All this reading has been seriously tempting my inner lit major, so much so that when I tried to write an email to a coworker today about a cool link I found relating to Game of Thrones, I wound up just writing an essay on the relationship of a reader/viewer/consumer to modern media. Not ready to come off as a total crazed lunatic, I had to admit to myself that what I had written was not an email but a blog post. So, as much as I would like to talk about libraries in my revival post, literature is on the brain so that's what's coming first. here we go.

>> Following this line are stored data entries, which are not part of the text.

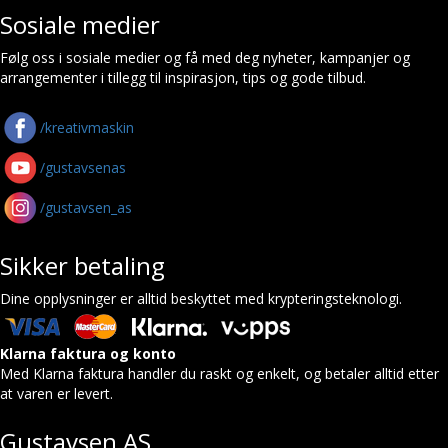
Sosiale medier
Følg oss i sosiale medier og få med deg nyheter, kampanjer og
arrangementer i tillegg til inspirasjon, tips og gode tilbud.
/kreativmaskin
/gustavsenas
/gustavsen_as
Sikker betaling
Dine opplysninger er alltid beskyttet med krypteringsteknologi.
Klarna faktura og konto
Med Klarna faktura handler du raskt og enkelt, og betaler alltid etter
at varen er levert.
Gustavsen AS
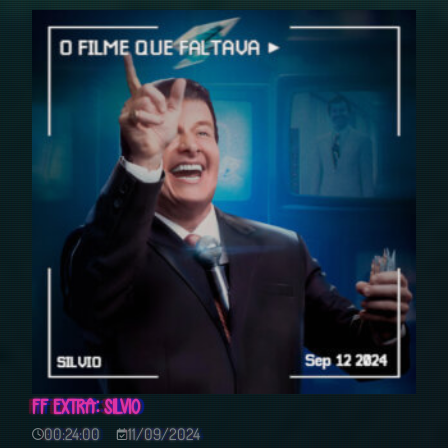
FF EXTRA: SILVIO
00:24:00
11/09/2024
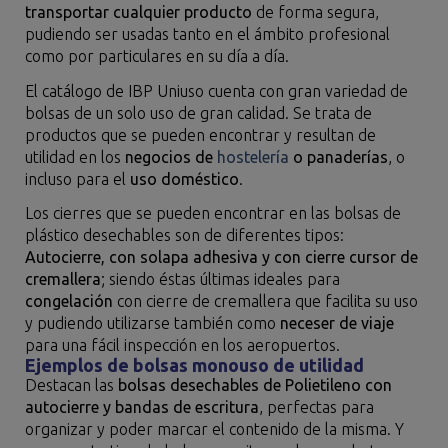
transportar cualquier producto
de forma segura,
pudiendo ser usadas tanto en el ámbito profesional
como por particulares en su día a día.
El catálogo de IBP Uniuso cuenta con gran variedad de
bolsas de un solo uso de gran calidad. Se trata de
productos que se pueden encontrar y resultan de
utilidad en los
negocios de
hostelería
o panaderías
, o
incluso para el
uso doméstico
.
Los cierres que se pueden encontrar en las bolsas de
plástico desechables son de diferentes tipos:
Autocierre, con solapa adhesiva y con cierre cursor de
cremallera
; siendo éstas últimas ideales para
congelación
con cierre de cremallera que facilita su uso
y pudiendo utilizarse también como
neceser de viaje
para una fácil inspección en los aeropuertos.
Ejemplos de bolsas monouso de utilidad
Destacan las
bolsas desechables de Polietileno con
autocierre y bandas de escritura
, perfectas para
organizar y poder marcar el contenido de la misma. Y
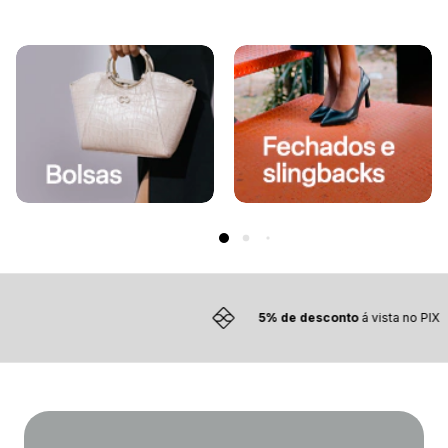
5% de desconto
á vista no PIX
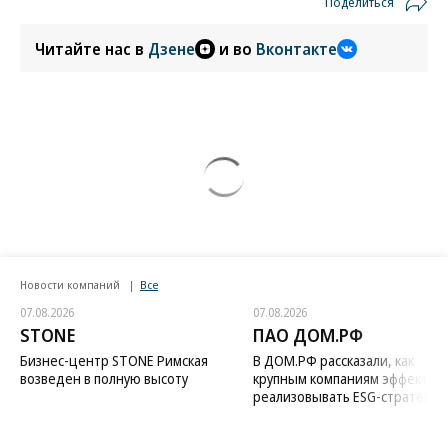
Поделиться
Читайте нас в
Дзене
и во
Вконтакте
Новости компаний
Все
07.08.2026
07.08.2026
STONE
ПАО ДОМ.РФ
Бизнес-центр STONE Римская
В ДОМ.РФ рассказали, как
возведен в полную высоту
крупным компаниям эффектив
реализовывать ESG-стратегию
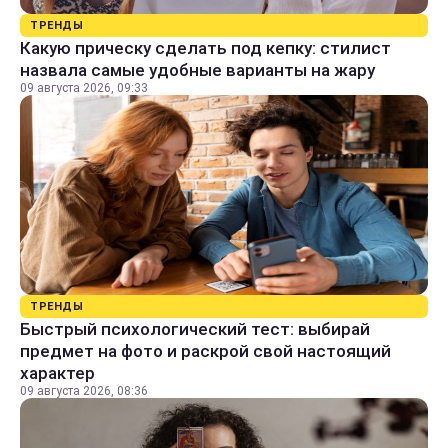
ТРЕНДЫ
Какую прическу сделать под кепку: стилист
назвала самые удобные варианты на жару
09 августа 2026, 09:33
ТРЕНДЫ
Быстрый психологический тест: выбирай
предмет на фото и раскрой свой настоящий
характер
09 августа 2026, 08:36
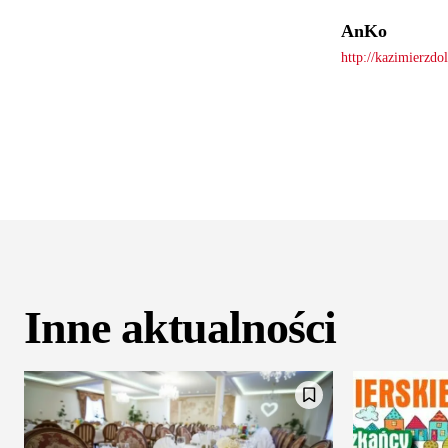
AnKo
http://kazimierzdo
Inne aktualności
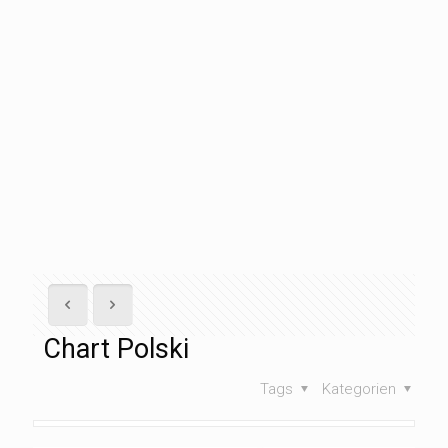
Chart Polski
Tags
Kategorien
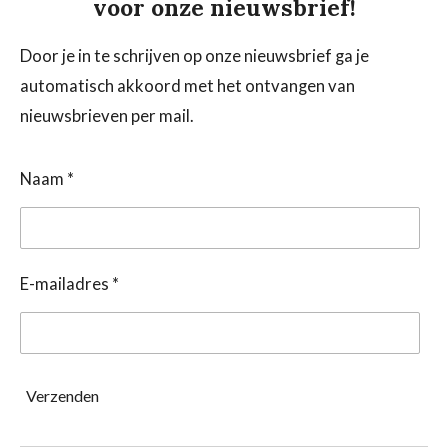
voor onze nieuwsbrief!
Door je in te schrijven op onze nieuwsbrief ga je
automatisch akkoord met het ontvangen van
nieuwsbrieven per mail.
Naam *
E-mailadres *
Verzenden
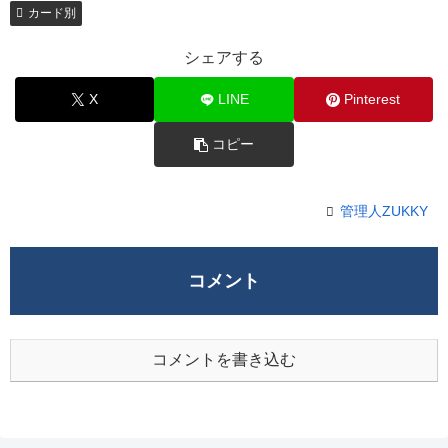
カード別
シェアする
X
LINE
Pinterest
コピー
管理人ZUKKY
コメント
コメントを書き込む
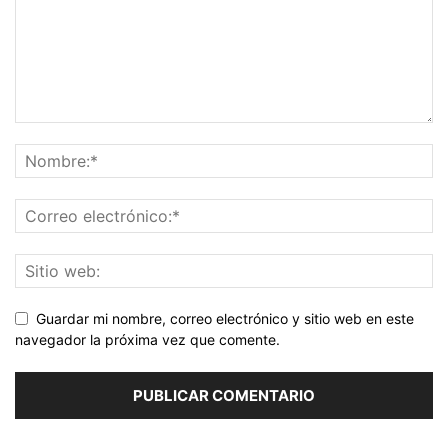
Guardar mi nombre, correo electrónico y sitio web en este
navegador la próxima vez que comente.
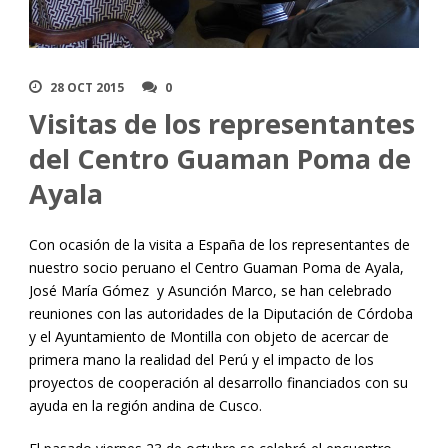
28 OCT 2015
0
Visitas de los representantes
del Centro Guaman Poma de
Ayala
Con ocasión de la visita a España de los representantes de
nuestro socio peruano el Centro Guaman Poma de Ayala,
José María Gómez y Asunción Marco, se han celebrado
reuniones con las autoridades de la Diputación de Córdoba
y el Ayuntamiento de Montilla con objeto de acercar de
primera mano la realidad del Perú y el impacto de los
proyectos de cooperación al desarrollo financiados con su
ayuda en la región andina de Cusco.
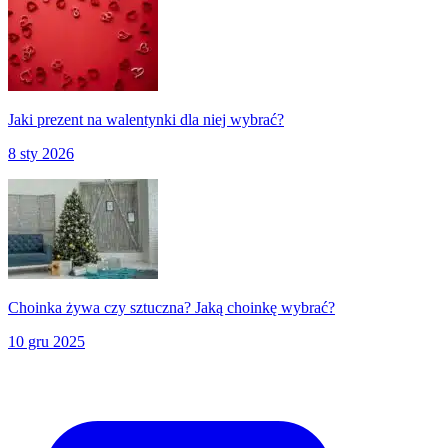
Jaki prezent na walentynki dla niej wybrać?
8 sty 2026
Choinka żywa czy sztuczna? Jaką choinkę wybrać?
10 gru 2025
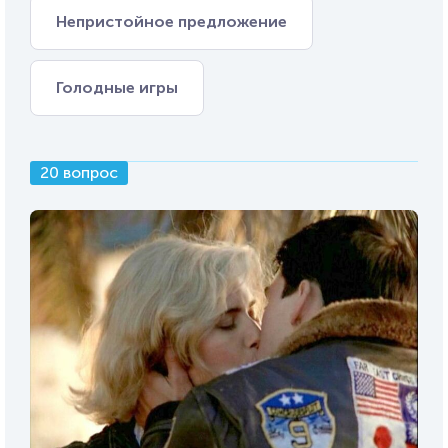
Непристойное предложение
Голодные игры
20 вопрос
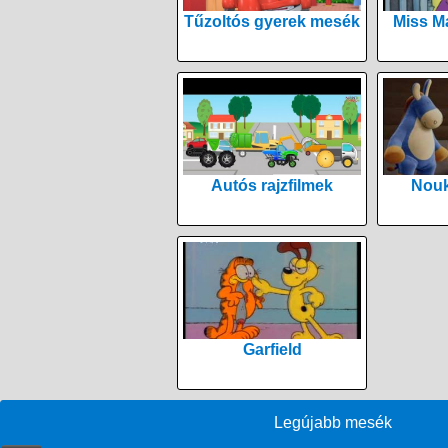
Tűzoltós gyerek mesék
Miss M
Autós rajzfilmek
Nouk
Garfield
Legújabb mesék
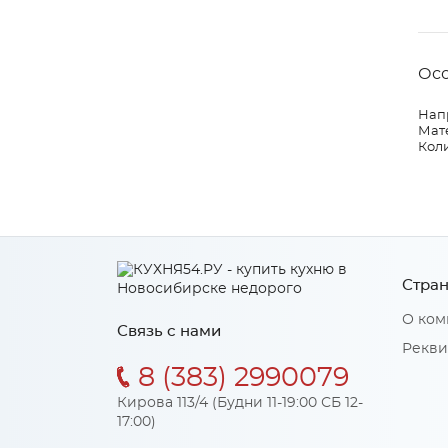
Ос
Нап
Мат
Коли
Стран
О ком
Связь с нами
Рекви
8 (383) 2990079
Кирова 113/4 (Будни 11-19:00 СБ 12-
17:00)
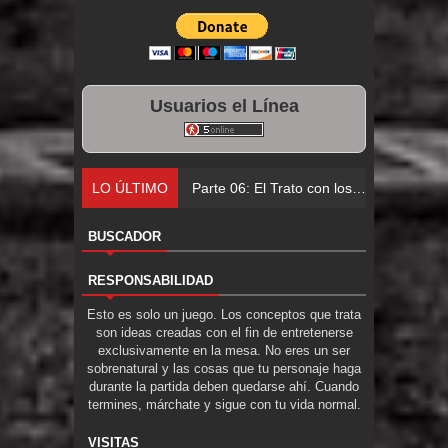
Usuarios el Línea
LO ÚLTIMO
Parte 06: El Trato con los Muertos
BUSCADOR
RESPONSABILIDAD
Esto es solo un juego. Los conceptos que trata
son ideas creadas con el fin de entretenerse
exclusivamente en la mesa. No eres un ser
sobrenatural y las cosas que tu personaje haga
durante la partida deben quedarse ahí. Cuando
termines, márchate y sigue con tu vida normal.
VISITAS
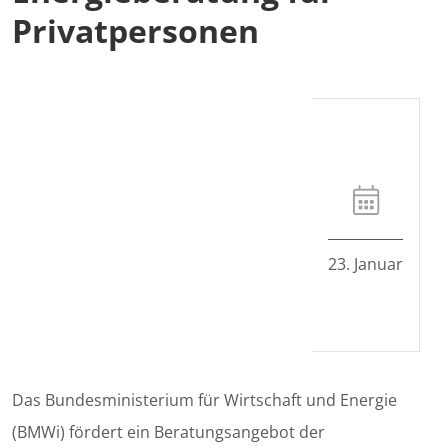
Privatpersonen
23. Januar
Das Bundesministerium für Wirtschaft und Energie
(BMWi) fördert ein Beratungsangebot der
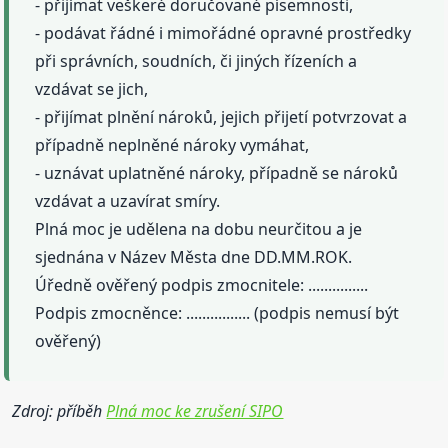
- přijímat veškeré doručované písemnosti,
- podávat řádné i mimořádné opravné prostředky
při správních, soudních, či jiných řízeních a
vzdávat se jich,
- přijímat plnění nároků, jejich přijetí potvrzovat a
případně neplněné nároky vymáhat,
- uznávat uplatněné nároky, případně se nároků
vzdávat a uzavírat smíry.
Plná moc je udělena na dobu neurčitou a je
sjednána v Název Města dne DD.MM.ROK.
Úředně ověřený podpis zmocnitele: ...............
Podpis zmocněnce: ................ (podpis nemusí být
ověřený)
Zdroj: příběh
Plná moc ke zrušení SIPO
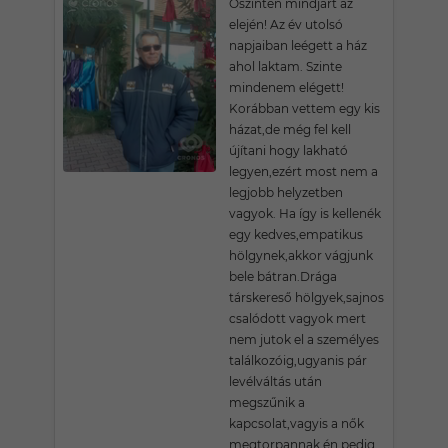
Őszintén mindjárt az
elején! Az év utolsó
napjaiban leégett a ház
ahol laktam. Szinte
mindenem elégett!
Korábban vettem egy kis
házat,de még fel kell
újítani hogy lakható
legyen,ezért most nem a
legjobb helyzetben
vagyok. Ha így is kellenék
egy kedves,empatikus
hölgynek,akkor vágjunk
bele bátran.Drága
társkereső hölgyek,sajnos
csalódott vagyok mert
nem jutok el a személyes
találkozóig,ugyanis pár
levélváltás után
megszűnik a
kapcsolat,vagyis a nők
megtorpannak,én pedig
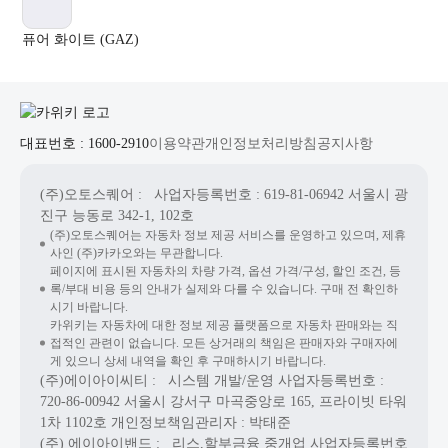
퓨어 화이트 (GAZ)
대표번호 : 1600-2910
이용약관
개인정보처리방침
공지사항
(주)오토스퀘어
: 사업자등록번호 : 619-81-06942
서울시 광
진구 능동로 342-1, 102호
(주)오토스퀘어는 자동차 정보 제공 서비스를 운영하고 있으며, 제휴
사인 (주)카카오와는 무관합니다.
페이지에 표시된 자동차의 차량 가격, 옵션 가격/구성, 할인 조건, 등
록/부대 비용 등의 안내가 실제와 다를 수 있습니다. 구매 전 확인하
시기 바랍니다.
카위키는 자동차에 대한 정보 제공 플랫폼으로 자동차 판매와는 직
접적인 관련이 없습니다. 모든 상거래의 책임은 판매자와 구매자에
게 있으니 상세 내역을 확인 후 구매하시기 바랍니다.
(주)에이아이씨티
: 시스템 개발/운영
사업자등록번호 :
720-86-00942
서울시 강서구 마곡중앙로 165, 프라이빗 타워
1차 1102호
개인정보책임관리자 : 박태준
(주) 에이아이밴드
: 리스,할부금융 중개업
사업자등록번호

I'm assuming some familiarity of both the ASOIAF/GOT series and Arrested Development, though it will probably still make sense even if you're not familiar with either.




I made the mistake recently of discovering a subgenre on the internet that's basically people writing scholarly pieces on ASOIAF. They're insanely fascinating and insightful and since I was basically an English major I can't stop reading them. I found one post that blew my mind, where this guy who covers GOT for the Rolling Stone goes painstakingly through the last two novels and pieces them together chronologically, so now it's possible for a reader to get the whole story at once instead of half the story now, half later. If you haven't seen it, you should check it out

Reading that post got me thinking about how modern storytellers encourage their audience to interact with the medium more deeply by embedding retrospective plot points in the text. Particularly relevant is the new season of Arrested Development, playing with the narrative in a very similar albeit truncated way to GOT. AD is the kind of show that seems to only improve the more and more you watch it, and I suspect the same will be true for ASOIAF (I'm working on the fifth book now, and I'll probably try and reread the series after I take a bit of a break). The stories are presented in each series in so convoluted a way that it's pretty much impossible to appreciate them fully the first time around. Each series also somehow enjoys a rabid audience and a pretty unsympathetic ensemble cast.